UNC Health Talk

An Epigenetic First: researchers pinpoint protein’s role in key biological process

CHAPEL HILL, NC – Scientists may be closer to answering a long-standing question in biology – how do the components of our cells’ molecular machinery work together to transmit vital gene regulatory information from one cell generation to the next?

New findings published in eLife draw connections between some of these pieces, revealing an extensive web of molecular interactions that may ultimately inform the development of new epigenetic drugs to treat cancers and other diseases. Specifically, the study reveals a mechanism that helps explain how dividing cells pass on patterns of epigenetic information called methyl tags to their daughter cells. This is a crucial part of regulating how genetic information is expresed across cell generations.

Epigenetic tags help tell genes when to switch “on” and “off,” ultimately determining cell type and function. DNA methylation, or the addition of methyl tags to DNA, is one of the most well-studied epigenetic signals; errors in this process are commonly found in cancer.

“Many of the key players orchestrating DNA methylation had previously been characterized, but what we didn’t fully realize before this study is that they all work together in an elegant way,” said Scott Rothbart, PhD, assistant professor at Van Andel Research Institute (VARI) and the study’s senior author. “These new insights into the complexities of epigenetic regulation are contributing to our basic understanding of this process in human health and disease and gives us new vision for how to go about targeting errors in DNA methylation with innovative drug therapies.”

The findings center on a protein called UHRF1, a guardian of the cell’s epigenetic information that can recognize patterns of epigenetic tags and promote the addition of new ones. These “reading” and “writing” activities of UHRF1 are well understood on their own but until now, scientists didn’t know exactly how or even if these UHRF1 activities worked together. Rothbart’s team, along with collaborators from the University of North Carolina at Chapel Hill, the University of Washington, and the University of Toronto, tackled this problem by asking two questions—how does UHRF1 get to where it needs to be? And once it’s there, what does it do?

Here’s what they found: during cell division, UHRF1 recognizes newly copied DNA at sites that are missing methyl tags. At the same time, it also recognizes a protein associated with DNA called histone H3 and attaches another small protein called ubiquitin on that histone. This ubiquitin protein acts as a molecular flag, signaling to another protein called a DNA methylation enzyme that a methyl tag is needed there. The group discovered that ubiquitin attachment on the histone is promoted by the pre-existing pattern of epigenetic signals recognized by UHRF1. This is the first time an epigenetic signal has been shown to affect ubiquitylation and connects the patterns of epigenetic information in a new way.

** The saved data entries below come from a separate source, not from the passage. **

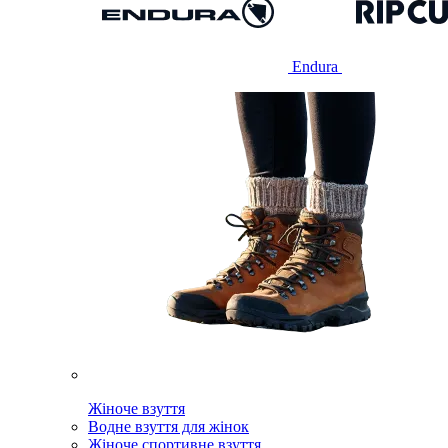
Endura
Жіноче взуття
Водне взуття для жінок
Жіноче спортивне взуття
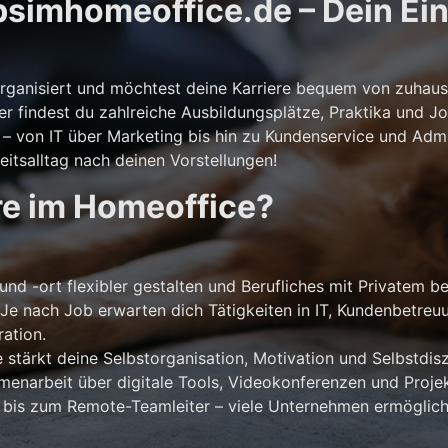
simhomeoffice.de – Dein Eins
storganisiert und möchtest deine Karriere bequem von zuhaus
er findest du zahlreiche Ausbildungsplätze, Praktika und Jo
 von IT über Marketing bis hin zu Kundenservice und Admini
itsalltag nach deinen Vorstellungen!
re im Homeoffice?
und -ort flexibler gestalten und Berufliches mit Privatem b
Je nach Job erwarten dich Tätigkeiten in IT, Kundenbetreu
ation.
stärkt deine Selbstorganisation, Motivation und Selbstdiszi
narbeit über digitale Tools, Videokonferenzen und Projek
 bis zum Remote-Teamleiter – viele Unternehmen ermöglich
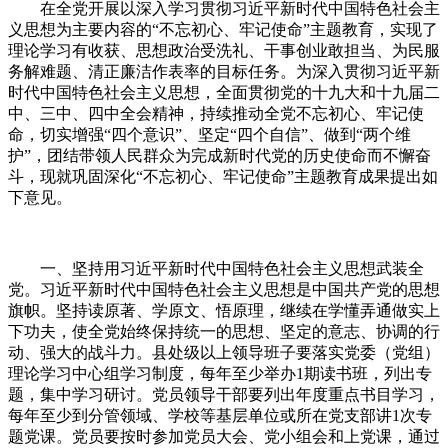
在全党开展以深入学习贯彻习近平新时代中国特色社会主
义思想为主要内容的“不忘初心、牢记使命”主题教育，实现了
理论学习有收获、思想政治受洗礼、干事创业敢担当、为民服
务解难题、清正廉洁作表率的目标任务。为深入贯彻习近平新
时代中国特色社会主义思想，全面贯彻党的十九大和十九届二
中、三中、四中全会精神，持续推动全党不忘初心、牢记使
命，切实增强“四个意识”、坚定“四个自信”、做到“两个维
护”，团结带领人民群众为完成新时代党的历史使命而不懈奋
斗，现就巩固深化“不忘初心、牢记使命”主题教育成果提出如
下意见。
一、坚持用习近平新时代中国特色社会主义思想武装全
党。习近平新时代中国特色社会主义思想是中国共产党的思想
旗帜。坚持读原著、学原文、悟原理，继续在学懂弄通做实上
下功夫，使全党始终保持统一的思想、坚定的意志、协调的行
动、强大的战斗力。县处级以上领导班子要落实党委（党组）
理论学习中心组学习制度，每年至少举办1期读书班，列出专
题，集中学习研讨。党员领导干部要列出年度重点书目学习，
每年至少到分管领域、学校等基层单位或所在党支部讲1次专
题党课。党员要按时参加党员大会、党小组会和上党课，通过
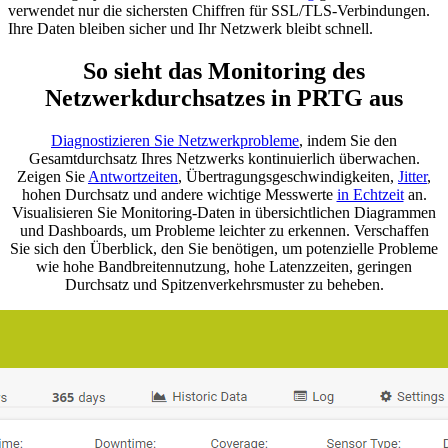
verwendet nur die sichersten Chiffren für SSL/TLS-Verbindungen.
Ihre Daten bleiben sicher und Ihr Netzwerk bleibt schnell.
So sieht das Monitoring des
Netzwerkdurchsatzes in PRTG aus
Diagnostizieren Sie Netzwerkprobleme
, indem Sie den
Gesamtdurchsatz Ihres Netzwerks kontinuierlich überwachen.
Zeigen Sie
Antwortzeiten
, Übertragungsgeschwindigkeiten,
Jitter
,
hohen Durchsatz und andere wichtige Messwerte
in Echtzeit
an.
Visualisieren Sie Monitoring-Daten in übersichtlichen Diagrammen
und Dashboards, um Probleme leichter zu erkennen. Verschaffen
Sie sich den Überblick, den Sie benötigen, um potenzielle Probleme
wie hohe Bandbreitennutzung, hohe Latenzzeiten, geringen
Durchsatz und Spitzenverkehrsmuster zu beheben.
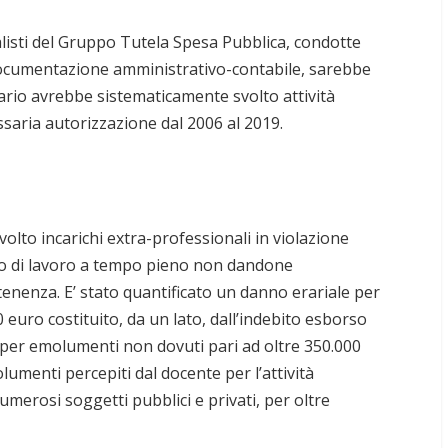
alisti del Gruppo Tutela Spesa Pubblica, condotte
documentazione amministrativo-contabile, sarebbe
ario avrebbe sistematicamente svolto attività
ssaria autorizzazione dal 2006 al 2019.
volto incarichi extra-professionali in violazione
to di lavoro a tempo pieno non dandone
enenza. E’ stato quantificato un danno erariale per
uro costituito, da un lato, dall’indebito esborso
 per emolumenti non dovuti pari ad oltre 350.000
olumenti percepiti dal docente per l’attività
umerosi soggetti pubblici e privati, per oltre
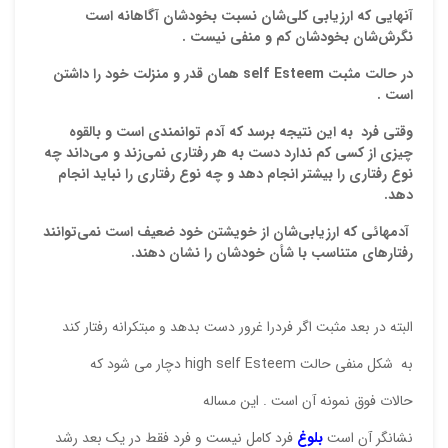
آنهايي كه ارزيابي كلي‌شان نسبت بخودشان آگاهانه است
نگرش‌شان بخودشان كم و منفي نیست .
در حالت مثبت
self Esteem
همان قدر و منزلت خود را داشتن
است .
وقتي فرد به اين نتيجه برسد كه آدم توانمندي است و بالقوه
چيزي از كسي كم ندارد دست به هر رفتاري نمي‌زند و مي‌داند چه
نوع رفتاري را بيشتر انجام دهد و چه نوع رفتاري را نبايد انجام
نقاط
دهد.
آدمهائي كه ارزيابي‌شان از خویشتن خود ضعيف است نمي‌توانند
رفتارهاي متناسب با شأن خودشان را نشان دهند.
نقاط
البته در بعد مثبت اگر فردرا غرور دست بدهد و مبتكرانه رفتار كند
نام ش
به شكل منفي حالت high self Esteem دچار می شود كه
حالات فوق نمونه آن است . این مساله
نشانگر آن است
بلوغ
فرد كامل نيست و فرد فقط در يك بعد رشد
ایمیل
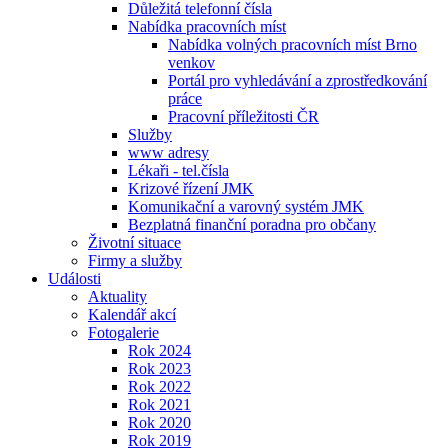
Důležitá telefonní čísla
Nabídka pracovních míst
Nabídka volných pracovních míst Brno
venkov
Portál pro vyhledávání a zprostředkování
práce
Pracovní příležitosti ČR
Služby
www adresy
Lékaři - tel.čísla
Krizové řízení JMK
Komunikační a varovný systém JMK
Bezplatná finanční poradna pro občany
Životní situace
Firmy a služby
Události
Aktuality
Kalendář akcí
Fotogalerie
Rok 2024
Rok 2023
Rok 2022
Rok 2021
Rok 2020
Rok 2019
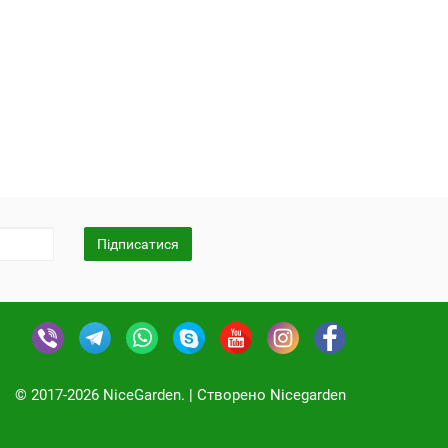
Підписатися
© 2017-2026 NiceGarden. | Cтворено Nicegarden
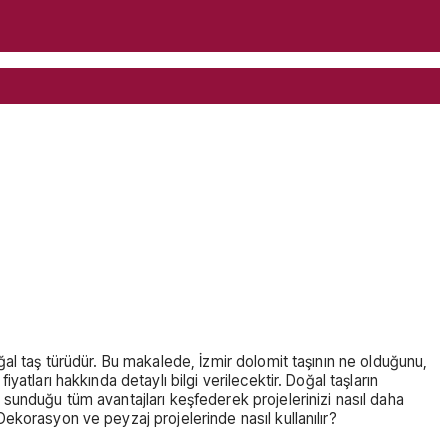
doğal taş türüdür. Bu makalede, İzmir dolomit taşının ne olduğunu,
iyatları hakkında detaylı bilgi verilecektir. Doğal taşların
ın sunduğu tüm avantajları keşfederek projelerinizi nasıl daha
 Dekorasyon ve peyzaj projelerinde nasıl kullanılır?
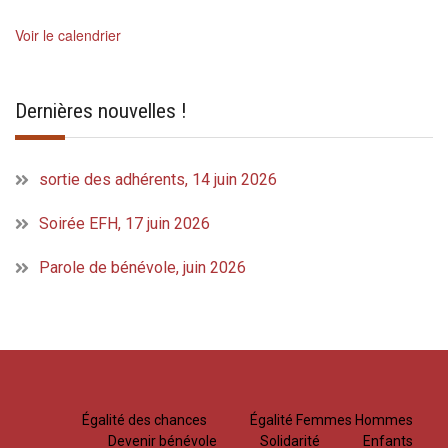
Voir le calendrier
Dernières nouvelles !
sortie des adhérents, 14 juin 2026
Soirée EFH, 17 juin 2026
Parole de bénévole, juin 2026
Égalité des chances
Égalité Femmes Hommes
Devenir bénévole
Solidarité
Enfants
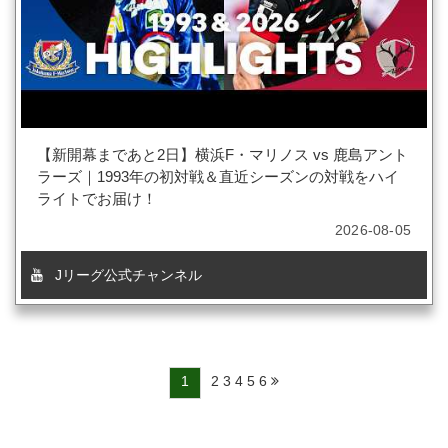
【新開幕まであと2日】横浜F・マリノス vs 鹿島アント
ラーズ｜1993年の初対戦＆直近シーズンの対戦をハイ
ライトでお届け！
2026-08-05
Jリーグ公式チャンネル
1
2
3
4
5
6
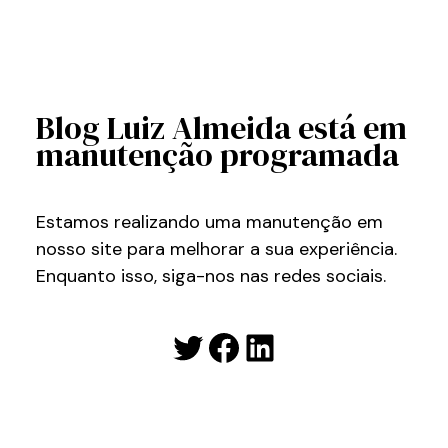
Blog Luiz Almeida está em
manutenção programada
Estamos realizando uma manutenção em
nosso site para melhorar a sua experiência.
Enquanto isso, siga-nos nas redes sociais.
Twitter
Facebook
LinkedIn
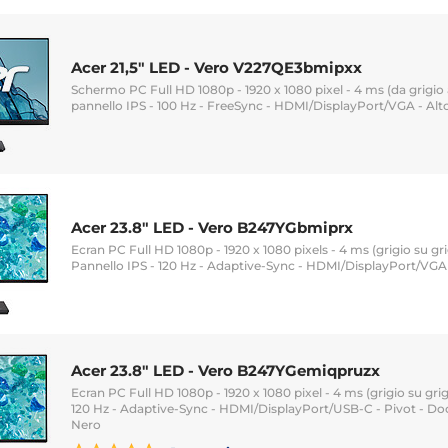
Acer 21,5" LED - Vero V227QE3bmipxx
Schermo PC Full HD 1080p - 1920 x 1080 pixel - 4 ms (da grigio a
pannello IPS - 100 Hz - FreeSync - HDMI/DisplayPort/VGA - Alto
Acer 23.8" LED - Vero B247YGbmiprx
Ecran PC Full HD 1080p - 1920 x 1080 pixels - 4 ms (grigio su gri
Pannello IPS - 120 Hz - Adaptive-Sync - HDMI/DisplayPort/VGA 
Acer 23.8" LED - Vero B247YGemiqpruzx
Ecran PC Full HD 1080p - 1920 x 1080 pixel - 4 ms (grigio su grigi
120 Hz - Adaptive-Sync - HDMI/DisplayPort/USB-C - Pivot - Do
Nero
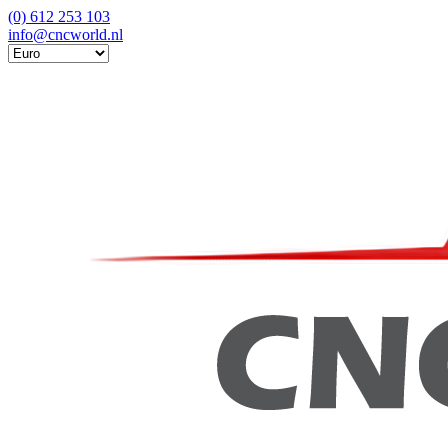
(0) 612 253 103
info@cncworld.nl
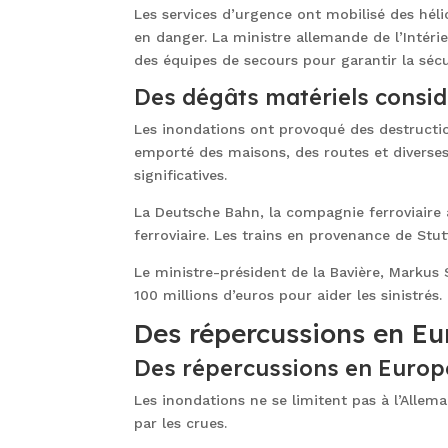
Les services d’urgence ont mobilisé des hél
en danger. La ministre allemande de l’Intérie
des équipes de secours pour garantir la sécu
Des dégâts matériels consi
Les inondations ont provoqué des destructio
emporté des maisons, des routes et diverses 
significatives.
La Deutsche Bahn, la compagnie ferroviaire 
ferroviaire. Les trains en provenance de St
Le ministre-président de la Bavière, Markus
100 millions d’euros pour aider les sinistrés.
Des répercussions en Eu
Des répercussions en Europ
Les inondations ne se limitent pas à l’Allem
par les crues.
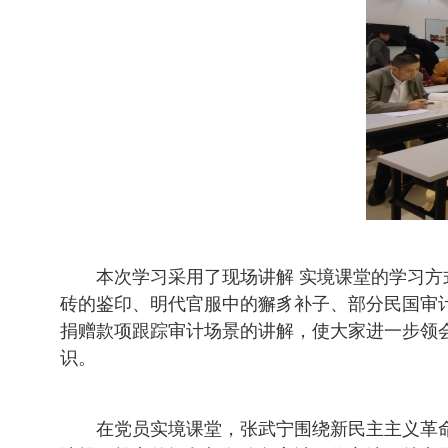
本次学习采用了现场讲解 实境课堂的学习
砖的鉴印、明代官服中的獬豸补子、部分民国审计
捐赠款项跟踪审计场景的讲解，使大家进一步领
识。
在党员实境课堂，张武宁围绕新民主主义革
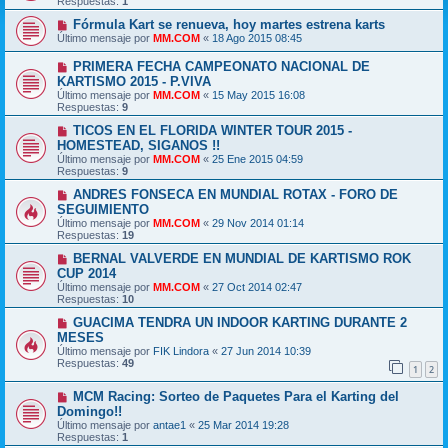
Respuestas:
1
Fórmula Kart se renueva, hoy martes estrena karts
Último mensaje por
MM.COM
«
18 Ago 2015 08:45
PRIMERA FECHA CAMPEONATO NACIONAL DE
KARTISMO 2015 - P.VIVA
Último mensaje por
MM.COM
«
15 May 2015 16:08
Respuestas:
9
TICOS EN EL FLORIDA WINTER TOUR 2015 -
HOMESTEAD, SIGANOS !!
Último mensaje por
MM.COM
«
25 Ene 2015 04:59
Respuestas:
9
ANDRES FONSECA EN MUNDIAL ROTAX - FORO DE
SEGUIMIENTO
Último mensaje por
MM.COM
«
29 Nov 2014 01:14
Respuestas:
19
BERNAL VALVERDE EN MUNDIAL DE KARTISMO ROK
CUP 2014
Último mensaje por
MM.COM
«
27 Oct 2014 02:47
Respuestas:
10
GUACIMA TENDRA UN INDOOR KARTING DURANTE 2
MESES
Último mensaje por
FIK Lindora
«
27 Jun 2014 10:39
Respuestas:
49
1
2
MCM Racing: Sorteo de Paquetes Para el Karting del
Domingo!!
Último mensaje por
antae1
«
25 Mar 2014 19:28
Respuestas:
1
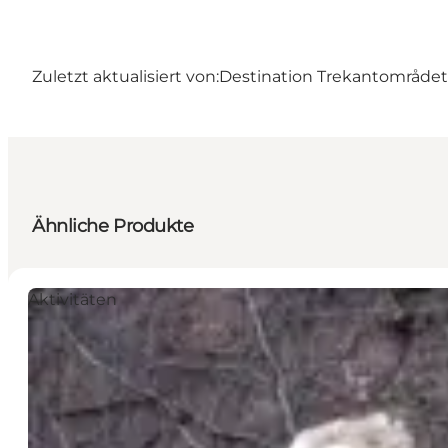
Zuletzt aktualisiert von:
Destination Trekantområdet
Ähnliche Produkte
Aktivitäten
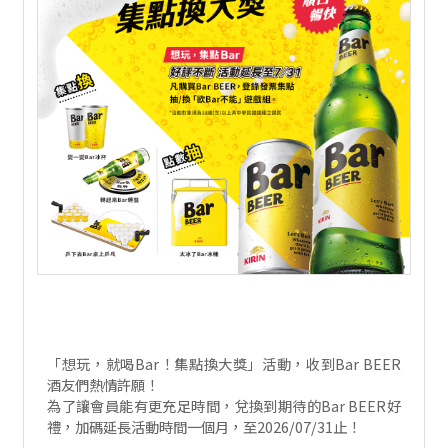
「想玩，就喝Bar！集點換大獎」活動，收到Bar BEER
酒友們熱情許願！
為了讓會員能有更充足時間，兌換到期待的Bar BEER好
禮，加碼延長活動時間一個月，至2026/07/31止！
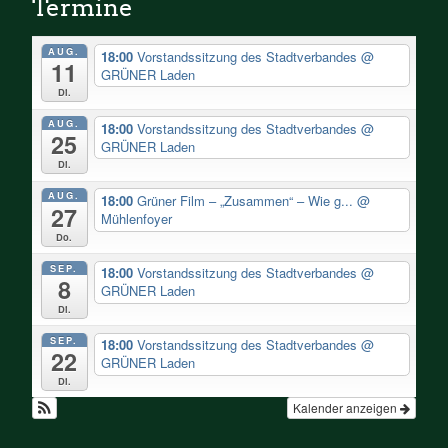
Termine
AUG.
18:00
Vorstandssitzung des Stadtverbandes
@
11
GRÜNER Laden
Di.
AUG.
18:00
Vorstandssitzung des Stadtverbandes
@
25
GRÜNER Laden
Di.
AUG.
18:00
Grüner Film – „Zusammen“ – Wie g...
@
27
Mühlenfoyer
Do.
SEP.
18:00
Vorstandssitzung des Stadtverbandes
@
8
GRÜNER Laden
Di.
SEP.
18:00
Vorstandssitzung des Stadtverbandes
@
22
GRÜNER Laden
Di.
Kalender anzeigen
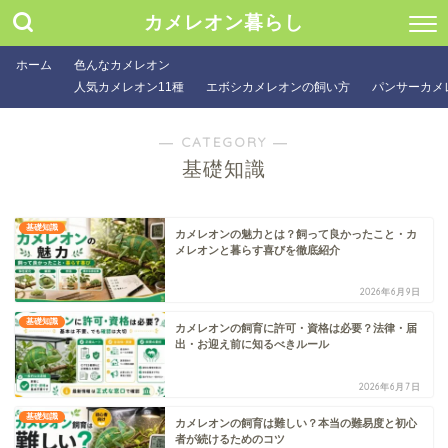
カメレオン暮らし
ホーム
色んなカメレオン
人気カメレオン11種
エボシカメレオンの飼い方
パンサーカメ
― CATEGORY ―
基礎知識
基礎知識
カメレオンの魅力とは？飼って良かったこと・カ
メレオンと暮らす喜びを徹底紹介
2026年6月9日
基礎知識
カメレオンの飼育に許可・資格は必要？法律・届
出・お迎え前に知るべきルール
2026年6月7日
基礎知識
カメレオンの飼育は難しい？本当の難易度と初心
者が続けるためのコツ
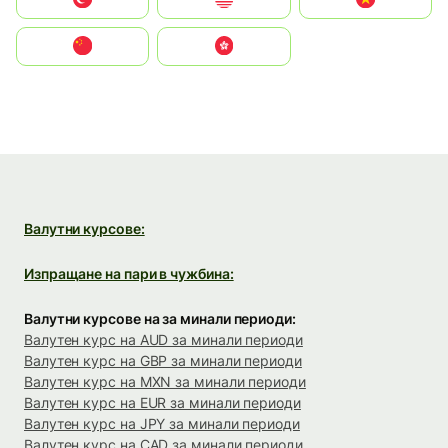
中国
中國香港特別行政區
Валутни курсове:
Изпращане на пари в чужбина:
Валутни курсове на за минали периоди:
Валутен курс на AUD за минали периоди
Валутен курс на GBP за минали периоди
Валутен курс на MXN за минали периоди
Валутен курс на EUR за минали периоди
Валутен курс на JPY за минали периоди
Валутен курс на CAD за минали периоди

“While the functions of the individual parts of UHRF1 were already known, we didn’t appreciate the interdependence of these functions in adding ubiquitin to histones,” said Joe Harrison, PhD, first author of the paper and a postdoctoral fellow in the lab of Brian Kuhlman, PhD, at the UNC School of Medicine. “This exquisite regulation of a ubiquitin ligase has not been previously described and is very exciting for the field of ubiqutin biology.”

DNA methylation has become a target for drug development; in fact, several of these therapies are already in clinical use for certain cancers. With this new knowledge, the next step, Rothbart says, is to develop robust screening methods to find compounds that correct errors in this process.

Rothbart’s work was funded in part by Van Andel Research Institute and the National Institutes of Health. For a full funding statement, please see the publication.

Along with Harrison and Kuhlman, Brian Strahl, PhD, was another UNC author on the eLife paper. Kuhlman and Strahl are members of the UNC Lineberger Comprehensive Cancer Center.